**TASK REQUIREMENTS:** Scan the records for lines with the word "Michael", and copy every such line.

**SUPPLIED MATERIAL:**
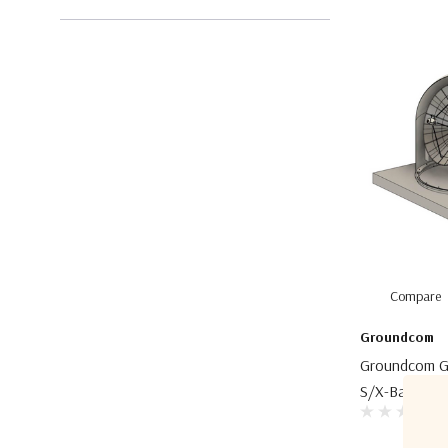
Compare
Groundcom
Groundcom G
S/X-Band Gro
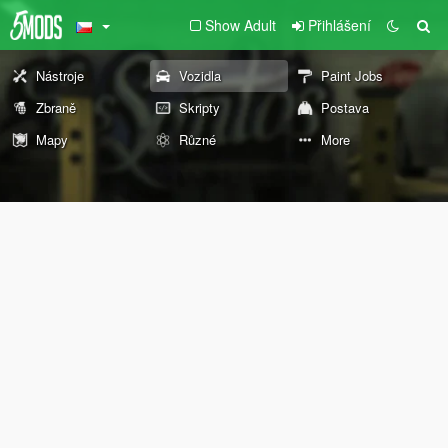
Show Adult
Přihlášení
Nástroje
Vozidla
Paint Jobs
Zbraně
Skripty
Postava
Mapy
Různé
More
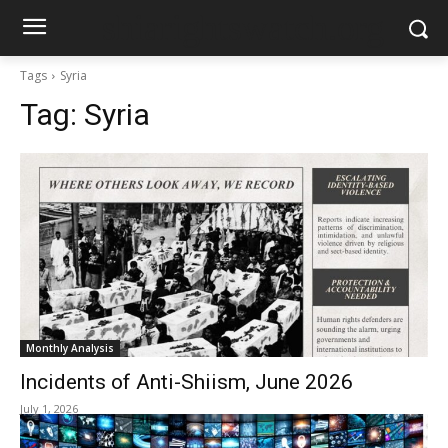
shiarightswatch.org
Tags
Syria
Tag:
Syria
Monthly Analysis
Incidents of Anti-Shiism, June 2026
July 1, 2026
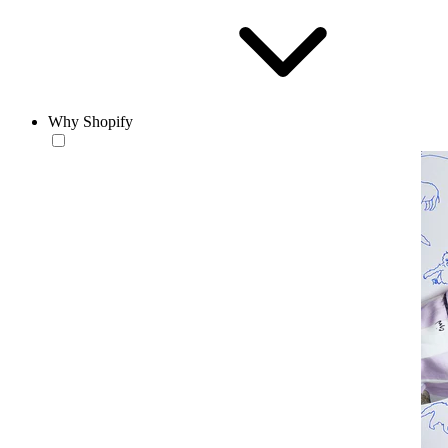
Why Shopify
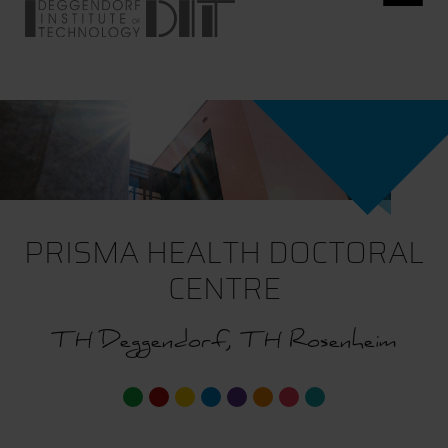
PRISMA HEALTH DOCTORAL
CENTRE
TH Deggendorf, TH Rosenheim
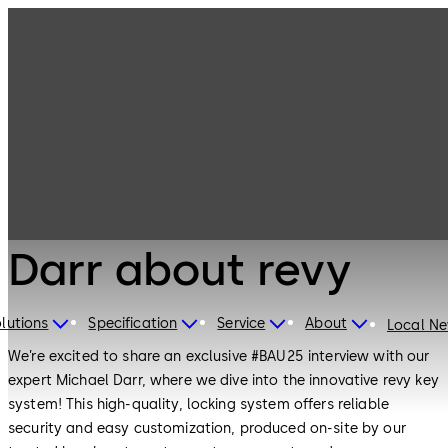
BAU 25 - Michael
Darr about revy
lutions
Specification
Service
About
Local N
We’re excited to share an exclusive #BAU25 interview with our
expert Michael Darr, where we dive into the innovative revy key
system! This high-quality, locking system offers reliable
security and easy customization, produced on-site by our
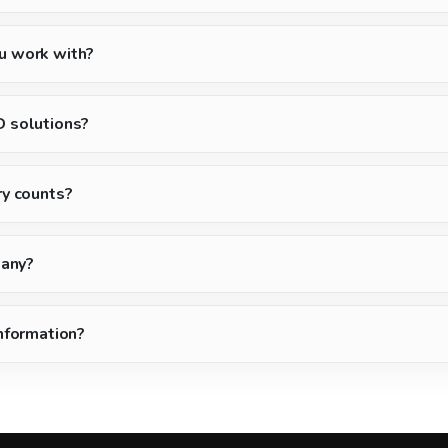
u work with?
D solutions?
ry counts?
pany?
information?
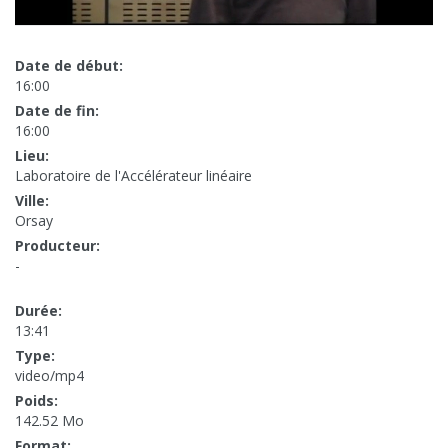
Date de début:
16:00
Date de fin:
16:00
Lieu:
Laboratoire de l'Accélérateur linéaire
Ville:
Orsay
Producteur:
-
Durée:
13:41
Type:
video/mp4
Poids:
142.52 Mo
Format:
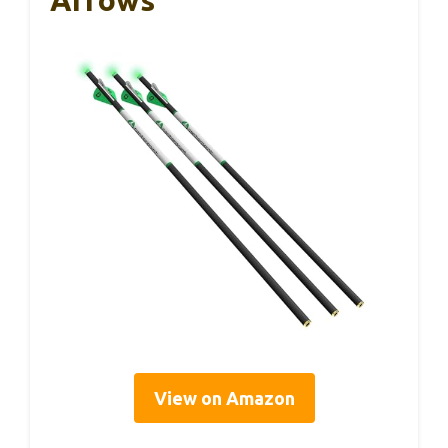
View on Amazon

**ANSWER TO THIS TASK:**
BAU 25 - Michael
expert Michael Darr, where we dive into the innovative revy key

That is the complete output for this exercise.